To compensate for the different amounts of illumination of scenes captured at different times of day, or at different latitudes or seasons, image analysts may divide values measured in one band by values in another band, or they may apply mathematical functions that normalize reflectance values. Such functions are determined by the distance between the earth and the sun and the altitude of the sun above the horizon at a given location, time of day, and time of year. To make the corrections, analysts depend on metadata that includes the location, date, and time at which a particular scene was captured.

In addition to radiometric correction, there is a need for images to be geometrically corrected. Geometric correction and orthorectification are two methods for converting imagery into geographically-accurate information. Geometric correction is applied to satellite imagery to remove terrain related distortion and earth movement based on a limited set of information. In contrast, orthorectification uses precise sensor information, orbital parameters, ground control points, and elevation to precisely align the image to a surface model or datum. At the end of this chapter, you will read more about orthorectification as it relates to aerial imagery.

7.4.2 Image Enhancement

Correction techniques are routinely used to resolve geometric, radiometric, and other problems found in raw remotely sensed data. Another family of image processing techniques is used to make image data easier to interpret. These so-called image enhancement techniques include contrast stretching, edge enhancement, and deriving new data by calculating differences, ratios, or other quantities from reflectance values in two or more bands, among many others. This section considers briefly two common enhancement techniques: contrast stretching and derived data. Later, you'll learn how vegetation indices derived from two bands of AVHRR imagery are used to monitor vegetation growth at a global scale.

Consider the pair of images shown side by side below. Although both were produced from the same Landsat MSS data, you will notice that the image on the left is considerably dimmer than the one on the right. The difference is a result of contrast stretching. As you recall, Landsat data have a precision of 8 bits, that is, reflectance values are encoded as 256 intensity levels. As is often the case, reflectance in the near-infrared band of the scene partially shown below include an intensity range of only 30 to 80 in the raw image data. This limited range results in an image that lacks contrast and, consequently, appears dim. The image on the right shows the effect of stretching the range of reflectance values in the near-infrared band from 30-80 to 0-255, and then similarly stretching the visible green and visible red bands. As you can see, the contrast-stretched image is brighter and clearer.

Figure 7.18. Pair of images produced from Landsat MSS data captured in 1988. The near-infrared band is shown in red, the visible red is shown in green, and the visible green band is shown in blue. The right and left images show the before and after effects of contrast stretching. The images show agricultural patterns characteristic of center-pivot irrigation in a portion of a county in southwestern Kansas.

Credit: (USGS, 2001a).

7.4.3 Image Classification

Along with military surveillance and weather forecasting, a common use of remotely sensed image data is to monitor land cover and to inform land use planning. The term land cover refers to the kinds of vegetation that blanket the earth's surface, or the kinds of materials that form the surface where vegetation is absent. Land use, by contrast, refers to the functional roles that the land plays in human economic activities (Campbell, 1983).
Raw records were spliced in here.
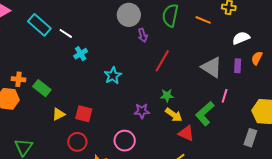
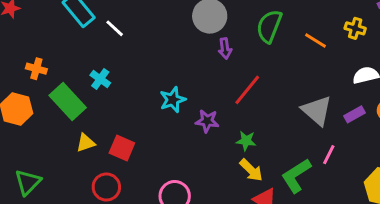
cyan cross: (81, 54) -> (100, 79), moved, turned -32
purple rectangle: (238, 66) -> (355, 114), turned 48
orange cross: (18, 79) -> (36, 69), moved
green rectangle: (42, 88) -> (68, 102), size x1.4
purple star: (142, 111) -> (207, 121), moved

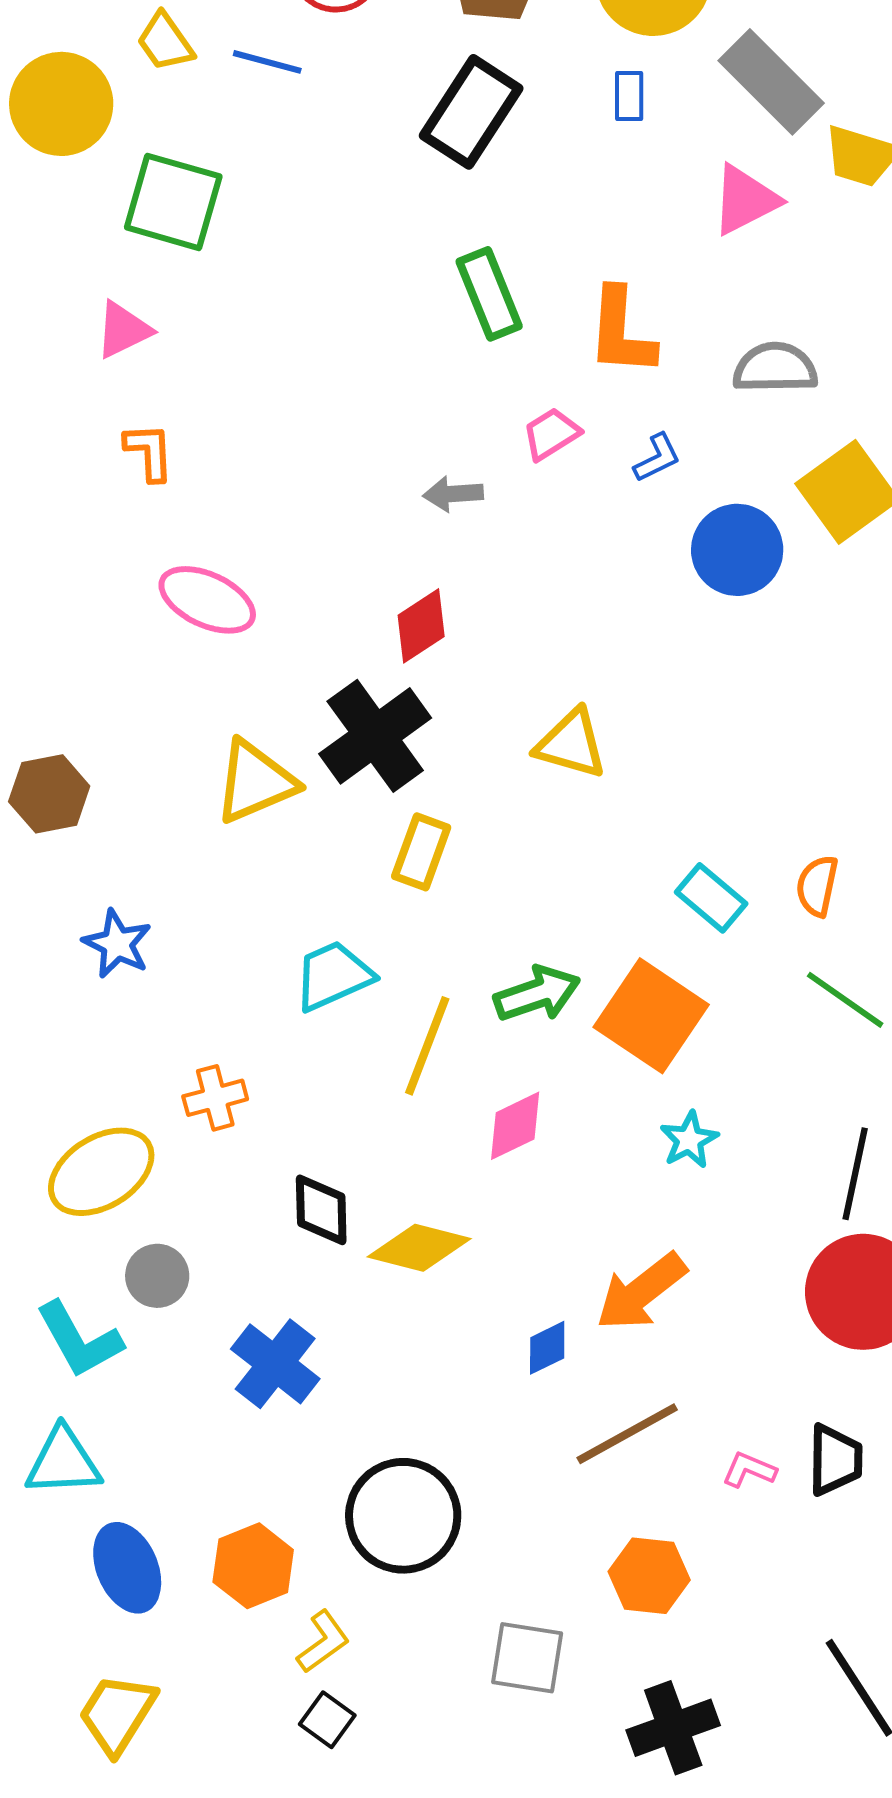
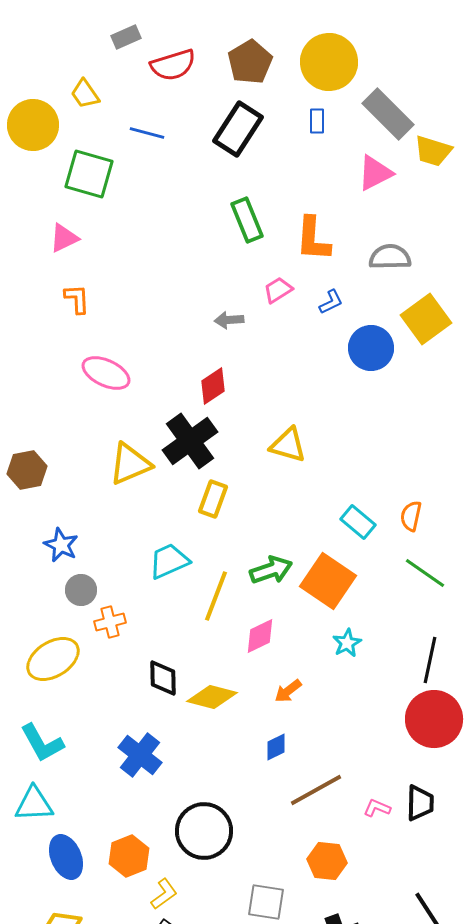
blue line: (267, 62) -> (147, 133), moved
gray circle: (157, 1276) -> (81, 590), moved
orange arrow: (641, 1292) -> (288, 691), moved, size x0.6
Both land use and land cover are specified in terms of generalized categories. For instance, an early classification system adopted by a World Land Use Commission in 1949 consisted of nine primary categories, including settlements and associated non-agricultural lands, horticulture, tree and other perennial crops, cropland, improved permanent pasture, unimproved grazing land, woodlands, swamps and marshes, and unproductive land. Prior to the era of digital image processing, specially trained personnel drew land use maps by visually interpreting the shape, size, pattern, tone, texture, and shadows cast by features shown in aerial photographs. As you might imagine, this was an expensive, time-consuming process. It's not surprising then that the Commission appointed in 1949 failed in its attempt to produce a detailed global land use map.

Part of the appeal of digital image processing is the potential to automate land use and land cover mapping. To realize this potential, image analysts have developed a family of image classification techniques that automatically sort pixels with similar multispectral reflectance values into clusters that, ideally, correspond to functional land use and land cover categories. Two general types of image classification techniques have been developed: supervised and unsupervised techniques.

7.4.3.1 Supervised Classification

Human image analysts play crucial roles in both supervised and unsupervised image classification procedures. In supervised classification, the analyst's role is to specify in advance the multispectral reflectance or, in the case of the thermal infrared band, emittance values typical of each land use or land cover class.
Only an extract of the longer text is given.